Vertical forces of 20 and 80 N are applied to the ends of a homogeneous rod 1 m long. The pivot point of the rod is located so that the rod is horizontal. Determine your shoulder lengths. The rod is considered weightless.

Given:

F1 = 20 Newton – force applied to one end of the rod;

F2 = 80 Newton – force applied to the other end of the rod;

l = 1 meter – rod length.

It is required to determine the lengths of the arms x1 and x2 (meter) of the rod.

By the condition of the problem, the horizontal bar is and has no weight.
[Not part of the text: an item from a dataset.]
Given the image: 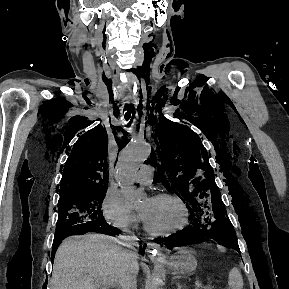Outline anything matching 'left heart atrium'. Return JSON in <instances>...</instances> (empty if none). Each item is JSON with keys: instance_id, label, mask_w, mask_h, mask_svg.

Then x1 + x2 = l, or x2 = l – x1.

F1 * x1 = F2 * x2;

F1 * x1 = F2 * (l – x1);

F1 * x1 = F2 * l – F2 * x1;

F1 * x1 + F2 * x1 = F2 * l;

x1 * (F1 + F2) = F2 * l;

x1 = F2 * l / (F1 + F2) = 80 * 1 / (80 + 20) = 80/100 = 0.8 meters.

x2 = l – x1 = 1 – 0.8 = 0.2 meters.

Answer: a shoulder of 20 Newton is equal to 0.8 meters, a shoulder of 80 Newton is 0.2 meters.